There's no running away from it. One day or another, you will lose sleep over the death-defying question: how can I retrieve a specific entry in a large dataset? The simplest solution to the problem is a straightforward linear search in which every entry is compared, sequentially, starting from the bottom of the pile, all the way to the top until we find what we need. It looks like this:
DECLARE SUB inList (src AS STRING, lst() AS STRING, lstSize AS INTEGER)
DIM tmpStr AS STRING, lst(31) AS STRING, lstSize AS INTEGER
' setup list
DO
READ tmpStr
IF LEN(tmpStr) THEN
lst(lstSize) = tmpStr
lstSize = lstSize + 1
END IF
LOOP UNTIL (LEN(tmpStr) = 0) OR (lstSize > UBOUND(lst))
' do a linear search
inList "Brendon", lst(), lstSize
' list
DATA "Ruth","Karen","Brendon","Dylan","Jeremy","Sophia","Mindy","Joan"
DATA "Jill","Goldie","Brenda","Burt","Michael","Juan","William",""
' linear search
SUB inList (src AS STRING, lst() AS STRING, lstSize AS INTEGER)
FOR i% = 0 TO lstSize - 1
IF (lst(i%) = src) THEN
PRINT src; " is in the table (index"; STR$(i%); ")"
EXIT SUB
END IF
NEXT i%
PRINT src; " isn't in the table"
END SUB
Linear searches work. In fact, even on slow computers, it's sufficient for small datasets of maybe 10 to 20 entries. However, this method shows its weakness when attempting to parse larger arrays. The core issue is not so much how long it takes to compare two entries, but rather the amount of time we spend comparing stuff we shouldn't be comparing. Can we do better? I mean as a specie. Seriously people. I'm looking and judging right now. Looking and judging in a very condescending manner.
Behind the barbaric name hides a clever technique to search words in alphabetically ordered lists by simply halving the length of the list after each comparition! Basically, we keep track of the lower and upper boundaries of the list, then we pick the entry located right in the middle.
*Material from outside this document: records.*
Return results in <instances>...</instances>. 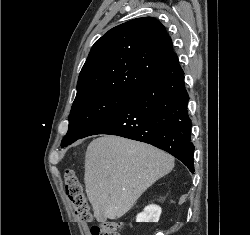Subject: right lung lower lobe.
Instances as JSON below:
<instances>
[{"mask_svg": "<svg viewBox=\"0 0 250 235\" xmlns=\"http://www.w3.org/2000/svg\"><path fill=\"white\" fill-rule=\"evenodd\" d=\"M188 100L184 72L175 55L165 70L81 138L110 134L145 142L170 153L193 173L194 145L190 140Z\"/></svg>", "mask_w": 250, "mask_h": 235, "instance_id": "obj_1", "label": "right lung lower lobe"}]
</instances>
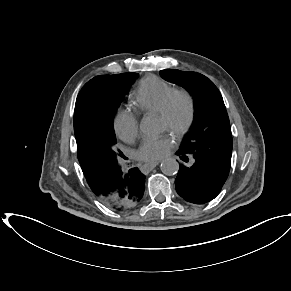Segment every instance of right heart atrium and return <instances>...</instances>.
<instances>
[{
	"mask_svg": "<svg viewBox=\"0 0 291 291\" xmlns=\"http://www.w3.org/2000/svg\"><path fill=\"white\" fill-rule=\"evenodd\" d=\"M113 127L116 135L121 140L132 142L139 132L138 118L127 109H119L114 117Z\"/></svg>",
	"mask_w": 291,
	"mask_h": 291,
	"instance_id": "right-heart-atrium-1",
	"label": "right heart atrium"
}]
</instances>
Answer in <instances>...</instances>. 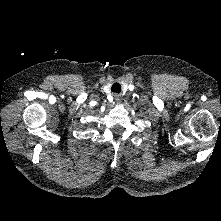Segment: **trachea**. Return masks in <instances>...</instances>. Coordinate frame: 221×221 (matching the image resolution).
<instances>
[{"label": "trachea", "mask_w": 221, "mask_h": 221, "mask_svg": "<svg viewBox=\"0 0 221 221\" xmlns=\"http://www.w3.org/2000/svg\"><path fill=\"white\" fill-rule=\"evenodd\" d=\"M111 91L114 93H120L121 92V85L119 83H114L111 87Z\"/></svg>", "instance_id": "3493384b"}]
</instances>
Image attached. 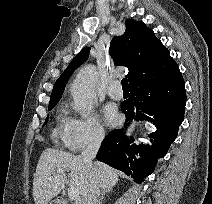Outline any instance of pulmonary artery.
Returning a JSON list of instances; mask_svg holds the SVG:
<instances>
[{
    "instance_id": "obj_1",
    "label": "pulmonary artery",
    "mask_w": 212,
    "mask_h": 204,
    "mask_svg": "<svg viewBox=\"0 0 212 204\" xmlns=\"http://www.w3.org/2000/svg\"><path fill=\"white\" fill-rule=\"evenodd\" d=\"M107 94L115 100H120L123 96L119 81H113L107 88Z\"/></svg>"
}]
</instances>
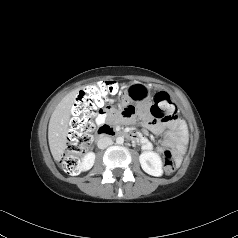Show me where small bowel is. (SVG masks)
Returning <instances> with one entry per match:
<instances>
[{"instance_id": "c3829d8e", "label": "small bowel", "mask_w": 238, "mask_h": 238, "mask_svg": "<svg viewBox=\"0 0 238 238\" xmlns=\"http://www.w3.org/2000/svg\"><path fill=\"white\" fill-rule=\"evenodd\" d=\"M139 113L143 118L144 126L155 134H163V142L158 148L159 153H164L166 150H174L175 153L180 154L184 151L187 144V130L184 123L179 119H174L167 124L160 122L157 118H149L147 108L142 105L139 109ZM112 112L108 110H102L96 117V123L103 125ZM131 117V116H130ZM138 136L137 142L142 145L145 151L152 149V143L148 138L143 136L141 133H135Z\"/></svg>"}]
</instances>
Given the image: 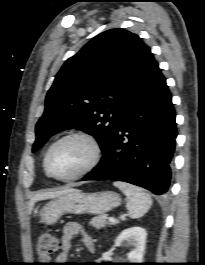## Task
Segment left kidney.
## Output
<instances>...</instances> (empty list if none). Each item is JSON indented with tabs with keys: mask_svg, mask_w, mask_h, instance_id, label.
<instances>
[{
	"mask_svg": "<svg viewBox=\"0 0 205 265\" xmlns=\"http://www.w3.org/2000/svg\"><path fill=\"white\" fill-rule=\"evenodd\" d=\"M147 232L144 228L134 226L123 230L115 240V245L120 246L123 242H128L132 247L127 254L130 263H141L145 250Z\"/></svg>",
	"mask_w": 205,
	"mask_h": 265,
	"instance_id": "1",
	"label": "left kidney"
}]
</instances>
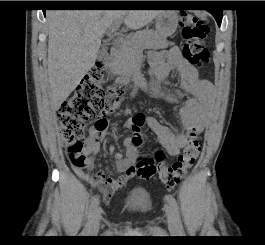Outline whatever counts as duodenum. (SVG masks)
<instances>
[{"label": "duodenum", "instance_id": "410a0bca", "mask_svg": "<svg viewBox=\"0 0 265 245\" xmlns=\"http://www.w3.org/2000/svg\"><path fill=\"white\" fill-rule=\"evenodd\" d=\"M116 58H117V50L116 48L113 47L106 58V64L109 68L113 66V63L116 60Z\"/></svg>", "mask_w": 265, "mask_h": 245}]
</instances>
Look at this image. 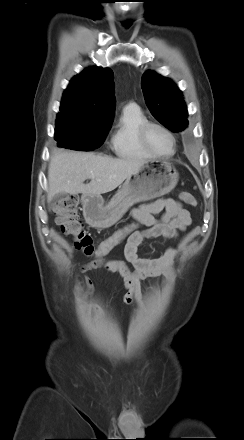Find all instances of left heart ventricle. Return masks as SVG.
Returning <instances> with one entry per match:
<instances>
[{
    "instance_id": "b2bd125f",
    "label": "left heart ventricle",
    "mask_w": 244,
    "mask_h": 440,
    "mask_svg": "<svg viewBox=\"0 0 244 440\" xmlns=\"http://www.w3.org/2000/svg\"><path fill=\"white\" fill-rule=\"evenodd\" d=\"M147 142L151 150L157 154H170L173 150L171 138L159 128H151L148 131Z\"/></svg>"
}]
</instances>
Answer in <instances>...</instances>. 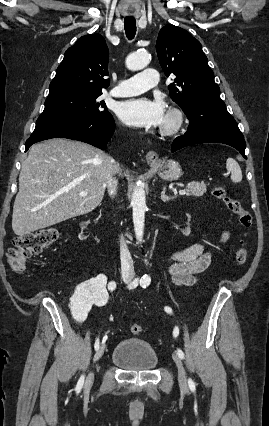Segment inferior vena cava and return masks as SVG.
Listing matches in <instances>:
<instances>
[{
	"instance_id": "inferior-vena-cava-1",
	"label": "inferior vena cava",
	"mask_w": 269,
	"mask_h": 426,
	"mask_svg": "<svg viewBox=\"0 0 269 426\" xmlns=\"http://www.w3.org/2000/svg\"><path fill=\"white\" fill-rule=\"evenodd\" d=\"M117 166L118 165L113 161V168H117ZM117 184H118V181L114 177V173H111L107 182L108 193L111 197H113L116 194ZM120 258H121L122 275L132 276L134 273L133 260L127 248L126 242L122 236L120 238Z\"/></svg>"
}]
</instances>
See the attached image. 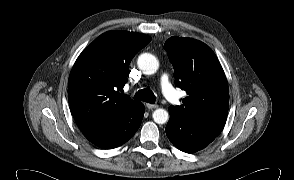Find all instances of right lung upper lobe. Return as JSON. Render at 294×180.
Wrapping results in <instances>:
<instances>
[{
    "label": "right lung upper lobe",
    "instance_id": "1",
    "mask_svg": "<svg viewBox=\"0 0 294 180\" xmlns=\"http://www.w3.org/2000/svg\"><path fill=\"white\" fill-rule=\"evenodd\" d=\"M150 41L144 34L109 31L79 55L68 80V100L79 128L109 123L136 102L119 91L132 58Z\"/></svg>",
    "mask_w": 294,
    "mask_h": 180
}]
</instances>
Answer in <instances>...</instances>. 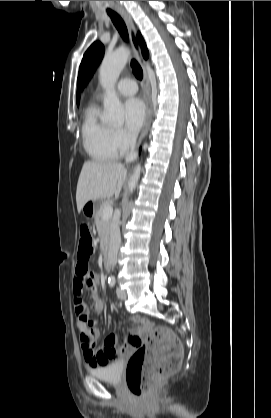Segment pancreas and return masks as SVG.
Segmentation results:
<instances>
[{
    "label": "pancreas",
    "mask_w": 271,
    "mask_h": 418,
    "mask_svg": "<svg viewBox=\"0 0 271 418\" xmlns=\"http://www.w3.org/2000/svg\"><path fill=\"white\" fill-rule=\"evenodd\" d=\"M110 203L108 201H104L101 203L99 209L97 210L95 214V225L99 234V237L101 240L106 243L109 240L111 227H112V220L109 218L107 220H104L102 218V212L106 205H109Z\"/></svg>",
    "instance_id": "cf45deb5"
}]
</instances>
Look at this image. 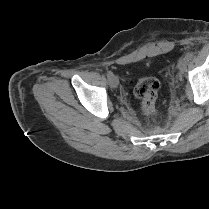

If our query is supposed to appear before that entry, then we set the upper boundary to the current index minus 1, then pick the entry right in the middle again... if the query is supposed to be after the entry we got, then we set the lower boundary to the current index plus 1, then split in the middle again... and we keep going until there are no more entries left to check or as soon as our query matches the entry. It sounds laborious, but it's really fast! Here's what it looks like:
DECLARE FUNCTION inList% (search AS STRING, lst() AS STRING, lstSize AS INTEGER)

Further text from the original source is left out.